I'm currently working my way through Matsumura's "Commutative Ring Theory", but I'm stuck on what I feel should be an easy proof of the following theorem:
Theorem Let $R$ be a commutative ring with identity, with $\mathbb{M}$ an $R$-module and $N\subseteq\mathbb{M}$. Then for all $r,r'\in R$, $$rN-r'N=(r-r')N\iff N\ \text{is a submodule of}\ \mathbb{M}.$$
This is not directly in the book, but I've reduced an implicit theorem in there to this simpler one. (he claims that $N:N'$ is an ideal iff $N$ and $N'$ are submodules on p.6; this is part of showing that claim to be valid).
It is clear that $(r-r')N\subseteq rN-r'N$ regardless of the structure of $N$, since $$x\in(r-r')N\implies\exists n\in N\big[x=(r-r')n\big]$$ $$\therefore x=(r-r')n=rn-r'n\in rN-r'N.$$
The reverse inclusion is not so clear to me, since $$y\in rN-r'N\implies\exists n,n'\in N\big[y=rn-r'n'\big],$$ but I cannot see how to decompose $rn-r'n'$ into something with a coefficient of $r-r'$. (usually adding in an appropriate preimage of $0$ under multiplication and addition works, but it doesn't seem to here)
What does $N_1-N_2$ even mean for submodules?
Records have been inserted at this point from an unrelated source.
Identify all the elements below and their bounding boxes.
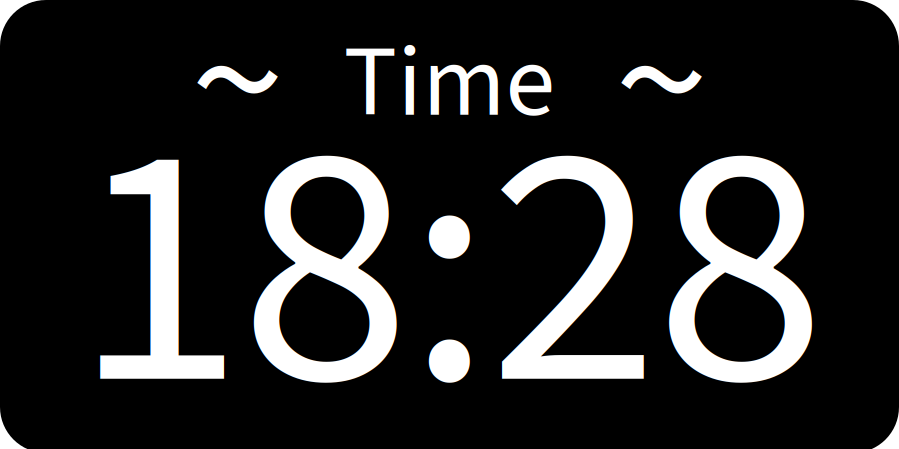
staticText: 18:28 bbox=[73, 27, 826, 449]
staticText: ~ bbox=[190, 0, 284, 218]
staticText: Time bbox=[344, 12, 556, 155]
staticText: ~ bbox=[614, 0, 708, 218]
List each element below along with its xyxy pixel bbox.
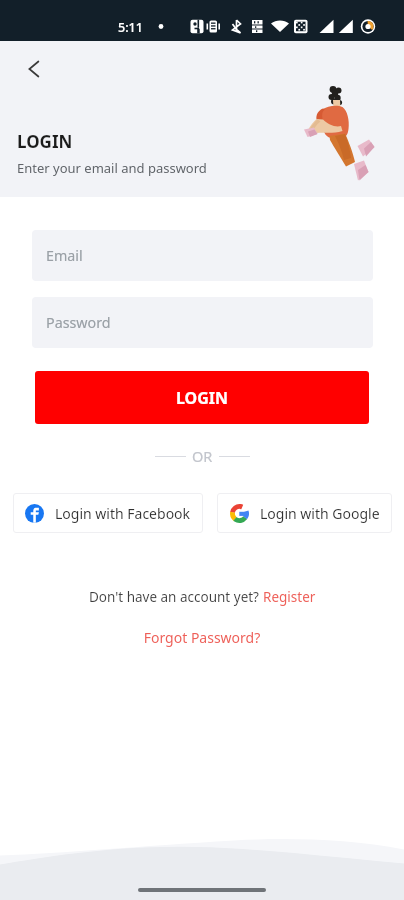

The naive thing would be that it means $\{a−b∣a∈N_1,b∈N_2\}$. But if that's the case here, this is obviously wrong, say, in the case $r=r′$. I think your "implicit theorem" might be a tad off...
Suppose $x,y\in (N:N')$.
Then $xN'\subseteq N$ and $yN'\subseteq N$.
If $N$ is an additive group, $-xN'\subseteq -N=N$. So $-x\in (N:N')$
Also if $N$ is an additive group, $(x+y)N'\subseteq xN'+yN'\subseteq N$. So $x+y\in (N:N')$
At this point we've established that $(N:N')$ is an additive subgroup of $R$.
If $N'$ is a submodule of $N$, then $xrN'=xN'r\subseteq xN'\subseteq N$. So $xr\in (N:N')$.
I don't see why you'd need the lemma you suggested (even if we defined subtraction between submodules.)